Un exemple chiffré: à Bilster Berg, Walter Röhrl s’est «mangé» des forces transversales de 2,1 g, ceci malgré une météo maussade et quelques chutes de neige. «Cela ne s’était jamais produit jusqu’ici avec une voiture de route», constate-t-il. «La nouvelle GT3 encaisse des accélérations latérales énormes. C’est une sensation incroyable que de subir de telles forces dans des virages négociés à près de 200 km/h.» D’autant plus que la GT3, comme toutes les GT de Zuffenhausen, est docile, presque facile à piloter. Le Porsche Stability Management (PSM), qui peut être désactivé totalement ou en conservant l’antipatinage, n’intervient qu’en dernier recours et le fait de manière subtile et efficace. Vu que la GT3 est une pure propulsion, les accélérations intempestives ne sont pas sans conséquences. Les immenses disques de frein (AV 408 × 34 mm, AR 380 × 30 mm) à étriers monoblocs fixes – six pistons à l’avant et quatre à l’arrière – interviennent de façon brutale et consistante. Les galettes en céramique sont disponibles en option. Accusant 1435 kilos sur la balance (1418 kg pour la version à boîte manuelle), la nouvelle GT3 paraît presque plus maniable que sa devancière grâce à des mesures d’allègement telles que le capot avant en plastique renforcé de fibres de carbone, les jantes forgées et les 10 kilos gagnés sur le système d’échappement. Quand les pneus sont chauds, le niveau d’adhérence est ahurissant. 

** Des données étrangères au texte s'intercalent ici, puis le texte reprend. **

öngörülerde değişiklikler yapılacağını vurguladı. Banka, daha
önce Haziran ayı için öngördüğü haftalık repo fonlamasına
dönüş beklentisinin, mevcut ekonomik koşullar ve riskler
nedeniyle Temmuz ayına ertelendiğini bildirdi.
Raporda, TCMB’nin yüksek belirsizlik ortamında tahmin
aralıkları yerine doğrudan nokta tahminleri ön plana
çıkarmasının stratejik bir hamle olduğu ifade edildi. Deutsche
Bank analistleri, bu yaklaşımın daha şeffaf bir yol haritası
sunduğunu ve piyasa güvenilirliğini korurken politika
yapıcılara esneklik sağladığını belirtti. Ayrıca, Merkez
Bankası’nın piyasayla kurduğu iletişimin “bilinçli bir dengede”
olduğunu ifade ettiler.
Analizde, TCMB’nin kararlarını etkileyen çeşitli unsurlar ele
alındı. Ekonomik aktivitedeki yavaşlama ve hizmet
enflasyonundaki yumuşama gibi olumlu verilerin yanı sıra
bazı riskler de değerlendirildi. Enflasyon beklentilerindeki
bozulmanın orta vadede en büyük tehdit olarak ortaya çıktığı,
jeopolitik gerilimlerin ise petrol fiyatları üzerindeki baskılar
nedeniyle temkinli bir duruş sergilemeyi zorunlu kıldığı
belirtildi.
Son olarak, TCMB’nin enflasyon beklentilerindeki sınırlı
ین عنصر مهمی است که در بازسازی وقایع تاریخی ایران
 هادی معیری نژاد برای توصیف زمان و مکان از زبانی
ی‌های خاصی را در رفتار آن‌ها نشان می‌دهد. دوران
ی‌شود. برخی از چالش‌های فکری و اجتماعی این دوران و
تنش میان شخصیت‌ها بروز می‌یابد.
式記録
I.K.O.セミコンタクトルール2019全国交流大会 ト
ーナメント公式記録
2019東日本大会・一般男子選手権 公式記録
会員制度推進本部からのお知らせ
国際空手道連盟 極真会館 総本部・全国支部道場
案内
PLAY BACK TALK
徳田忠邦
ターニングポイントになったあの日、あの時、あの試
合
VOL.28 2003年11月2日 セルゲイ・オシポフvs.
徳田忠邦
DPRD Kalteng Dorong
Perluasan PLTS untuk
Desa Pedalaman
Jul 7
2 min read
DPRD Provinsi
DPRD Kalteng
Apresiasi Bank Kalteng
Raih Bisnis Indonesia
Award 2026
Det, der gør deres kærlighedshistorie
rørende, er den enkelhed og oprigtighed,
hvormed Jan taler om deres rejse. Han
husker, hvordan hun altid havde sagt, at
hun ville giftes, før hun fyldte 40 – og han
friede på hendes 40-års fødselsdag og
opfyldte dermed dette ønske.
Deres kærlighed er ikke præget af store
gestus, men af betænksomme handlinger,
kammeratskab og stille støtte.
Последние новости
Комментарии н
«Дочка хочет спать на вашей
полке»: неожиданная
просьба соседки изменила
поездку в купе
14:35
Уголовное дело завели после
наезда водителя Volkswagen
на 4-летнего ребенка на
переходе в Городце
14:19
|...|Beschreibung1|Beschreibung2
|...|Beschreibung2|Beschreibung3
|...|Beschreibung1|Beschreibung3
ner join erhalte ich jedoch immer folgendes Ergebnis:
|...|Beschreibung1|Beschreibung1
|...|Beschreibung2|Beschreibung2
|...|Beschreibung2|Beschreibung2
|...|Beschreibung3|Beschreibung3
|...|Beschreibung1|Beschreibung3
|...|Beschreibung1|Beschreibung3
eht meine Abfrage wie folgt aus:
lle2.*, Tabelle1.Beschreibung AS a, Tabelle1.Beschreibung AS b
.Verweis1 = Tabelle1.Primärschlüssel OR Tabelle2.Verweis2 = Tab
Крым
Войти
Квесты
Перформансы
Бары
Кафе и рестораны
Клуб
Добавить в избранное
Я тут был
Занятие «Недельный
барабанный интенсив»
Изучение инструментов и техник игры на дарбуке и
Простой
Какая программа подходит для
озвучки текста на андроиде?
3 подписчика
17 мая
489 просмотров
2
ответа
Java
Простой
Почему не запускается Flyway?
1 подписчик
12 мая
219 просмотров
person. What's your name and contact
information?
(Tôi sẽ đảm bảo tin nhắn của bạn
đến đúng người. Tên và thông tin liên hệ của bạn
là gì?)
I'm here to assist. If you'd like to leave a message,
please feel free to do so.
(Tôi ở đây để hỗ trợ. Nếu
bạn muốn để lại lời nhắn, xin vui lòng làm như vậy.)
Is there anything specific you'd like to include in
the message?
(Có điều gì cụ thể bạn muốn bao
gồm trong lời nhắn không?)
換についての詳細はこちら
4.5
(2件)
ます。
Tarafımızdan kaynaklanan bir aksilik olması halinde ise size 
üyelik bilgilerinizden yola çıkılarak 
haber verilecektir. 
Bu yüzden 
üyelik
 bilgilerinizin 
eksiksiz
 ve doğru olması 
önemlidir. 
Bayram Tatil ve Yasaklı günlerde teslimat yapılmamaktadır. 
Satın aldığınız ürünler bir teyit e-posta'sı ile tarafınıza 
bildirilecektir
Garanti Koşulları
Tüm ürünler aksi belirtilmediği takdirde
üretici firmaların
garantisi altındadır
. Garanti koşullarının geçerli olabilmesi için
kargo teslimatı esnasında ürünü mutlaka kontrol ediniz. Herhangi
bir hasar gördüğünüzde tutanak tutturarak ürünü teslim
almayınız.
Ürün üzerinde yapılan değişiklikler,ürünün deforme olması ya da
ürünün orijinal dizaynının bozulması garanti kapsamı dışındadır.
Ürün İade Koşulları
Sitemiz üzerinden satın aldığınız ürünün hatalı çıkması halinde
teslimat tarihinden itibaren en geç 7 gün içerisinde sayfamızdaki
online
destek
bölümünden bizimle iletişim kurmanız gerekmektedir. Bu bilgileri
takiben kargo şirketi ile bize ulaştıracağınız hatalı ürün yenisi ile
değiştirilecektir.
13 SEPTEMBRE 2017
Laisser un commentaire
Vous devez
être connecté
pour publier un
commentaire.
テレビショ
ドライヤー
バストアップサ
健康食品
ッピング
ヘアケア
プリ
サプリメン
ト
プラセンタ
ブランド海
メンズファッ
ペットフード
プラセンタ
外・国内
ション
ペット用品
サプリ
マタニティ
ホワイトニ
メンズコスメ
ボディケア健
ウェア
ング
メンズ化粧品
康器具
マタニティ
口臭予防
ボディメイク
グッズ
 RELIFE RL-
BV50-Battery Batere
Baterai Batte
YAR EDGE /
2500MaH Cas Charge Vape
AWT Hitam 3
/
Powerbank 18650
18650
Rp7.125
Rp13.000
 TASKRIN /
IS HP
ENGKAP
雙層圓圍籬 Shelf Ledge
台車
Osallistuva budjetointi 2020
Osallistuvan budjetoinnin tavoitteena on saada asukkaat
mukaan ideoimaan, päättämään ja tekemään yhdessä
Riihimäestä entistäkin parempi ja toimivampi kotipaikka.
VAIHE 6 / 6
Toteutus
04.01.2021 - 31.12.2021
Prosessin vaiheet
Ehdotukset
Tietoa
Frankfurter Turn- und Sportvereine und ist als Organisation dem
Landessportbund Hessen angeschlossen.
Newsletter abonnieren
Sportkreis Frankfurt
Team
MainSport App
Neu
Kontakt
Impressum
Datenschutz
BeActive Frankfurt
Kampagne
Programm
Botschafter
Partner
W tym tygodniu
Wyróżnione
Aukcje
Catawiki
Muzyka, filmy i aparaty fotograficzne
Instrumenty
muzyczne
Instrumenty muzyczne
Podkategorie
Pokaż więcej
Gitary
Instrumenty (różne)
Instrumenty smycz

Sur chaussée froide et humide, la monte pneumatique à ultra hautes performances de la GT3 a, certes, tendance à suivre un peu les ornières, ce qui ne l’empêche pas d’être étonnamment douce. De plus, la GT3 bénéficie de toutes les commodités de la gamme 911 en matière de systèmes d’assistance et d’aménagement intérieur. Héritée du modèle précédent, la boîte à double embrayage jongle avec ses sept rapports de manière instantanée et précise. Cela étant, les changements de vitesse sont très doux en conduite fluide. Cette PDK est couplée avec un différentiel arrière à verrouillage électronique. Les clients préférant l’excellente boîte de vitesses manuelle à six rapports peuvent toujours l’obtenir sans supplément de prix. Dans ce cas, c’est un autobloquant mécanique à 37% (30% en traction) qui gère la motricité du train arrière. L’énorme aileron ou l’arceau de sécurité optionnel masquent la visibilité arrière, mais les clients aimant la discrétion peuvent opter pour la version Touring, moins radicale. Bien sûr, le moteur est constamment sous-sollicité sur route. Et ça fait un peu mal de rouler en zones 30 au volant de ce bolide. Mais la GT3 s’en accommode dans la meilleure tradition Porsche, ce qui est le meilleur compliment que l’on puisse faire à une voiture de course utilisée sur route.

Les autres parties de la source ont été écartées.